The mean age of the included patients was 71.6 ± 13.9 years, with 44.7% being male. Primary aspiration achieved complete recanalization in 72.8% of patients, with functional independence observed in 63.8% after 90 days. Secondary outcomes included a median NIHSS of 4 at 24 h post-procedure, median ASPECTS of 7 on follow-up imaging, and a mortality rate of 24.4% at 90 days. No device malfunctions were observed, and the rate of symptomatic intracranial hemorrhage was 4.4%.

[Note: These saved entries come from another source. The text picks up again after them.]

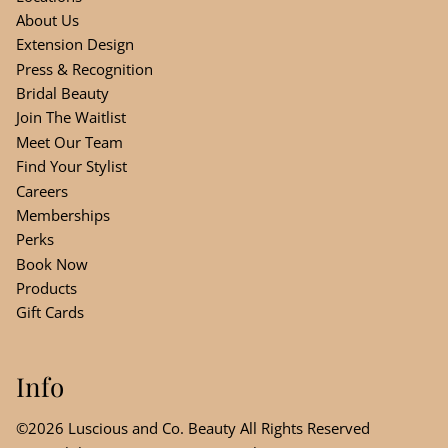
About Us
Extension Design
Press & Recognition
Bridal Beauty
Join The Waitlist
Meet Our Team
Find Your Stylist
Careers
Memberships
Perks
Book Now
Products
Gift Cards
Info
©
2026
Luscious and Co. Beauty
All Rights Reserved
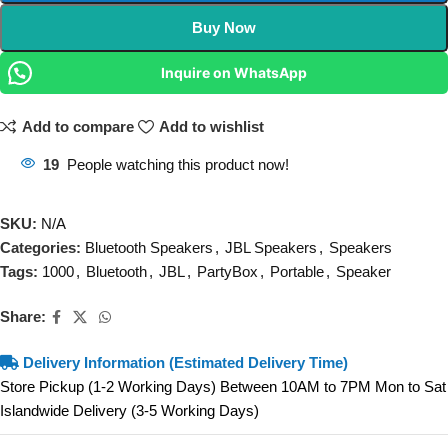
Buy Now
Inquire on WhatsApp
Add to compare
Add to wishlist
19
People watching this product now!
SKU:
N/A
Categories:
Bluetooth Speakers
,
JBL Speakers
,
Speakers
Tags:
1000
,
Bluetooth
,
JBL
,
PartyBox
,
Portable
,
Speaker
Share:
Delivery Information (Estimated Delivery Time)
Store Pickup (1-2 Working Days) Between 10AM to 7PM Mon to Sat
Islandwide Delivery (3-5 Working Days)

Primary aspiration with the SOFIA/SOFIA PLUS catheter demonstrates favorable safety and efficacy profiles in the treatment of anterior circulation LVO. These findings support the utilization of this technique as a first-line approach in mechanical thrombectomy for AIS, contributing to the growing body of evidence endorsing the effectiveness of direct aspiration thrombectomy in stroke management.

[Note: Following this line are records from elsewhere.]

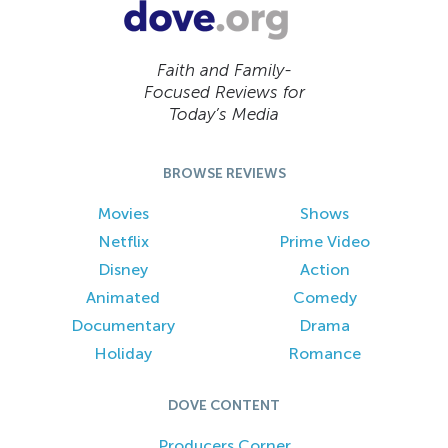
Faith and Family-
Focused Reviews for
Today’s Media
BROWSE REVIEWS
Movies
Shows
Netflix
Prime Video
Disney
Action
Animated
Comedy
Documentary
Drama
Holiday
Romance
DOVE CONTENT
Producers Corner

机械取栓术是治疗伴有大血管闭塞(LVO)的急性缺血性卒中(AIS)的基石性治疗方法,但最佳技术仍存在争议。SOFIA/SOFIA PLUS导管已成为直接抽吸取栓的一种有前景的工具。
这项前瞻性多中心研究遵循良好临床实践指南,旨在评估SOFIA/SOFIA PLUS导管作为急性前循环LVO患者一线治疗技术进行直接抽吸的安全性和有效性。
2017年10月至2021年12月期间,从14个欧洲中心连续纳入246例因前循环LVO导致AIS的患者。在症状发作6小时内使用SOFIA导管进行初次治疗。收集临床和影像学数据并进行统计分析。
纳入患者的平均年龄为71.6±13.9岁,男性占44.7%。初次抽吸使72.8%的患者实现完全再通,90天后63.8%的患者实现功能独立。次要结局包括术后24小时美国国立卫生研究院卒中量表(NIHSS)中位数为4、随访影像学检查中ASPECTS中位数为7以及90天时死亡率为24.4%。未观察到器械故障,症状性颅内出血发生率为4.4%。
使用SOFIA/SOFIA PLUS导管进行初次抽吸在治疗前循环LVO方面显示出良好的安全性和有效性。这些发现支持将该技术作为AIS机械取栓的一线方法,为越来越多支持直接抽吸取栓在卒中治疗中有效性的证据提供了补充。